Intel® VTune™ Profiler

User Guide

ID 766319
Date 10/31/2024
Public
Document Table of Contents

Anomaly Detection View

Interpret results after performing Anomaly Detection analysis on your application. Identify performance anomalies by examining code regions of interest.

Use the Anomaly Detection view to interpret the results of an Anomaly Detection analysis. A typical workflow involves an examination in these areas:

View Data

Once you complete running Anomaly Detection on your application, the collected data displays in the Summary window.

Start with the Code Region of Interest Duration Histogram. This shows the number of instances of a performance-critical task for a specific duration or latency (in ms).

Examine the histogram to see:

  • Code regions of interest

  • Information about regions where simulations executed faster or slower than normal

This diagram identifies unexpected performance outliers in the Slow region.

Code Region of Interest Duration Histogram
NOTE:
If necessary, use the sliders on the X-axis to adjust the thresholds for Fast, Good, and Slow latencies.

Load Details for Slow Region

In the Bottom-up window, load details for the slow code regions of interest:

  1. Switch to the Bottom-up window.

  2. Group results by Code Region of Interest / Duration Type.

  3. To further examine the outliers in the Slow region, right click on the Slow field and select Load Intel Processor Data by Selection.

This loads details about the code regions of interest in the Intel Processor Trace Details window.

Load Processor Data for latency

Compare Processor Trace Details

Once you load trace data in the Intel Processor Trace Details window, you can compare trace details of individual instances of marked code regions by placing them side by side. The top of a stack represents the kernel entry point.

Metric

Interpretation

Instructions Retired, Call Count, Total Iteration Count

Control flow metrics. Instructions Retired refers to the number of entries into a kernel.

CPU Time (Kernel and User)

Active time on the CPU.

Wait Time, Inactive Time

Duration for which a thread was idle because of synchronization or preemption.

Elapsed Time

Latency (Wall-clock time of the code region execution).

Use this window as a hub to detect the following types of performance anomalies.

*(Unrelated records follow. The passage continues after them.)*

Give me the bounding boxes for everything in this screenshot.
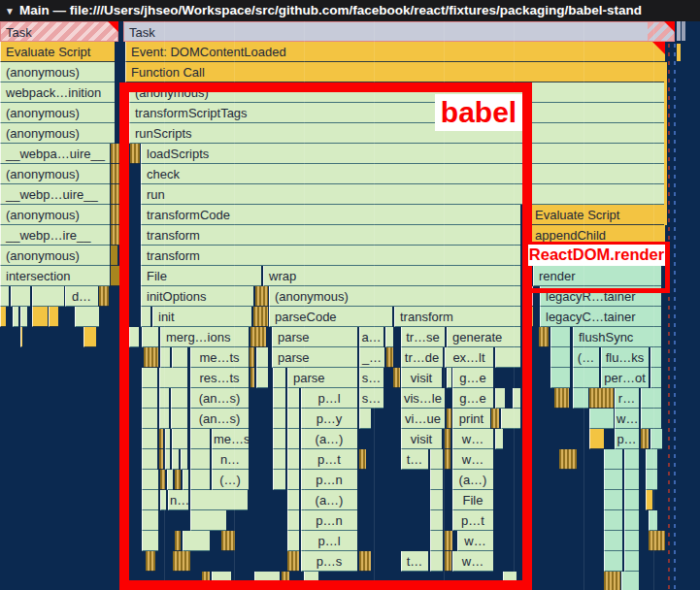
flame-bar[interactable]: Task — [0, 21, 118, 42]
flame-bar[interactable] — [445, 551, 451, 572]
flame-bar[interactable]: res…ts — [190, 368, 249, 388]
flame-bar[interactable]: parse — [272, 327, 357, 347]
flame-bar[interactable]: File — [452, 490, 493, 510]
flame-bar[interactable]: init — [152, 307, 251, 327]
flame-bar[interactable] — [273, 449, 285, 470]
flame-bar[interactable]: legacyR…tainer — [540, 286, 661, 307]
flame-bar[interactable]: File — [141, 266, 261, 286]
flame-bar[interactable] — [190, 490, 248, 510]
flame-bar[interactable] — [447, 409, 451, 429]
flame-bar[interactable]: a… — [359, 327, 383, 347]
flame-bar[interactable]: parse — [272, 347, 357, 368]
flame-bar[interactable]: s… — [359, 368, 383, 388]
flame-bar[interactable] — [141, 307, 150, 327]
flame-bar[interactable] — [501, 409, 520, 429]
flame-bar[interactable] — [550, 347, 570, 368]
flame-bar[interactable]: w… — [615, 409, 639, 429]
flame-bar[interactable] — [160, 490, 166, 510]
flame-bar[interactable] — [641, 409, 661, 429]
flame-bar[interactable] — [167, 470, 173, 490]
flame-bar[interactable] — [142, 449, 157, 470]
flame-bar[interactable]: w… — [452, 449, 493, 470]
flame-bar[interactable]: loadScripts — [141, 144, 665, 164]
flame-bar[interactable]: print — [452, 409, 490, 429]
flame-bar[interactable]: transform — [141, 246, 520, 266]
flame-bar[interactable] — [624, 490, 639, 510]
flame-bar[interactable]: legacyC…tainer — [540, 307, 661, 327]
flame-bar[interactable] — [250, 368, 254, 388]
flame-bar[interactable] — [32, 286, 64, 307]
flame-bar[interactable]: generate — [447, 327, 520, 347]
flame-bar[interactable] — [559, 449, 577, 470]
flame-bar[interactable] — [646, 470, 657, 490]
flame-bar[interactable]: Evaluate Script — [529, 205, 665, 225]
flame-bar[interactable]: ex…lt — [445, 347, 493, 368]
flame-bar[interactable] — [159, 429, 163, 449]
flame-bar[interactable] — [495, 388, 505, 409]
flame-bar[interactable]: Task — [123, 21, 675, 42]
flame-bar[interactable] — [159, 388, 169, 409]
flame-bar[interactable] — [554, 388, 569, 409]
flame-bar[interactable] — [190, 449, 210, 470]
flame-bar[interactable]: transform — [394, 307, 520, 327]
flame-bar[interactable] — [604, 470, 622, 490]
flame-bar[interactable] — [604, 490, 622, 510]
flame-bar[interactable]: Function Call — [125, 62, 665, 82]
flame-bar[interactable] — [0, 286, 9, 307]
flame-bar[interactable] — [159, 368, 187, 388]
flame-bar[interactable] — [539, 327, 549, 347]
flame-bar[interactable]: g…e — [452, 368, 493, 388]
flame-bar[interactable]: p… — [615, 429, 639, 449]
flame-bar[interactable]: (anonymous) — [0, 123, 115, 144]
flame-bar[interactable] — [111, 164, 119, 184]
flame-bar[interactable] — [160, 470, 165, 490]
flame-bar[interactable] — [165, 449, 170, 470]
flame-bar[interactable]: g…e — [452, 388, 493, 409]
flame-bar[interactable] — [190, 510, 226, 531]
flame-bar[interactable] — [589, 388, 614, 409]
flame-bar[interactable] — [250, 327, 266, 347]
flame-bar[interactable] — [11, 286, 30, 307]
flame-bar[interactable] — [650, 368, 661, 388]
flame-bar[interactable]: p…n — [301, 470, 357, 490]
flame-bar[interactable] — [20, 327, 22, 347]
flame-bar[interactable]: t… — [401, 551, 428, 572]
flame-bar[interactable]: flushSync — [573, 327, 661, 347]
flame-bar[interactable] — [430, 531, 443, 551]
flame-bar[interactable]: per…ot — [601, 368, 649, 388]
flame-bar[interactable]: (a…) — [301, 429, 357, 449]
flame-bar[interactable]: parseCode — [269, 307, 392, 327]
flame-bar[interactable] — [142, 429, 157, 449]
flame-bar[interactable] — [624, 551, 639, 572]
flame-bar[interactable] — [287, 429, 299, 449]
flame-bar[interactable]: me…ts — [190, 347, 249, 368]
flame-bar[interactable] — [604, 510, 622, 531]
flame-bar[interactable] — [430, 551, 443, 572]
flame-bar[interactable] — [287, 409, 299, 429]
flame-bar[interactable] — [359, 449, 366, 470]
flame-bar[interactable] — [287, 490, 299, 510]
flame-bar[interactable] — [282, 572, 289, 590]
flame-bar[interactable]: webpack…inition — [0, 82, 115, 103]
flame-bar[interactable] — [111, 246, 117, 266]
flame-bar[interactable] — [142, 510, 158, 531]
flame-bar[interactable] — [165, 429, 170, 449]
flame-bar[interactable] — [445, 449, 450, 470]
flame-bar[interactable]: visit — [401, 429, 442, 449]
flame-bar[interactable] — [641, 429, 649, 449]
flame-bar[interactable]: (anonymous) — [269, 286, 520, 307]
flame-bar[interactable]: vis…le — [401, 388, 445, 409]
flame-bar[interactable]: transformScriptTags — [129, 103, 665, 123]
flame-bar[interactable]: d… — [65, 286, 98, 307]
flame-bar[interactable] — [142, 388, 157, 409]
flame-bar[interactable] — [32, 307, 48, 327]
flame-bar[interactable]: __webp…ire__ — [0, 225, 110, 246]
flame-bar[interactable] — [142, 409, 157, 429]
flame-bar[interactable] — [256, 368, 268, 388]
flame-bar[interactable] — [304, 572, 318, 590]
flame-bar[interactable] — [650, 347, 661, 368]
flame-bar[interactable] — [604, 531, 622, 551]
flame-bar[interactable]: w… — [452, 551, 493, 572]
flame-bar[interactable] — [111, 144, 119, 164]
flame-bar[interactable] — [144, 347, 158, 368]
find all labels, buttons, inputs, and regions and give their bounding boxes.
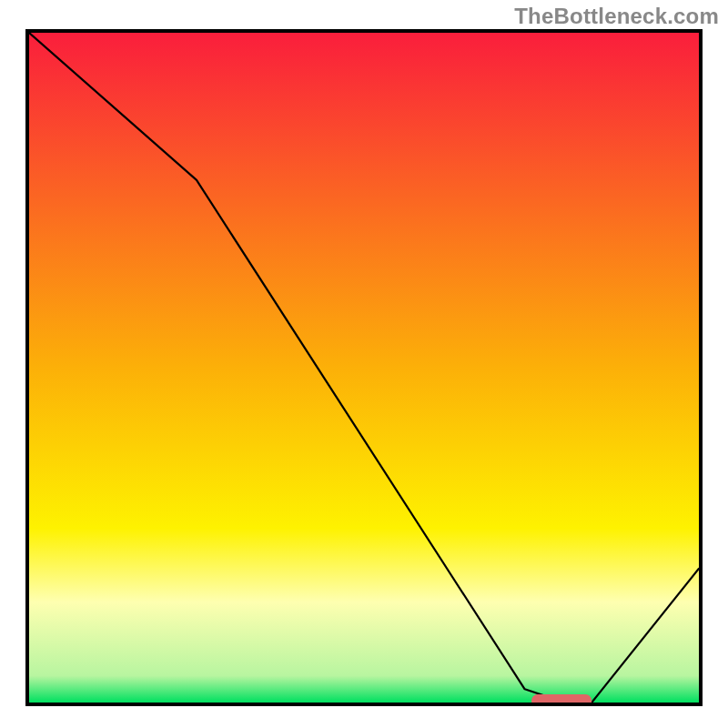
optimal-marker: [531, 694, 592, 703]
gradient-background: [29, 33, 699, 703]
plot-frame: [25, 29, 703, 706]
watermark-text: TheBottleneck.com: [514, 4, 719, 29]
chart-stage: TheBottleneck.com: [0, 0, 728, 728]
plot-area: [29, 33, 699, 703]
chart-svg: [29, 33, 699, 703]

  • Context Switch Anomaly

  • Kernel-Induced Anomaly

  • Frequency Drops

  • Control Flow Deviation Anomaly

Context Switch Anomaly

  1. In the Intel Processor Trace Details window, check the Inactive Time and Wait Time metrics. The Wait Time indicates the duration for which a thread was idle due to synchronization issues.

    1. If the metrics are zero, the application had no context switches. Proceed to check for a different type of anomaly.

    2. If the metrics are non-zero, continue with this procedure to check for context switches.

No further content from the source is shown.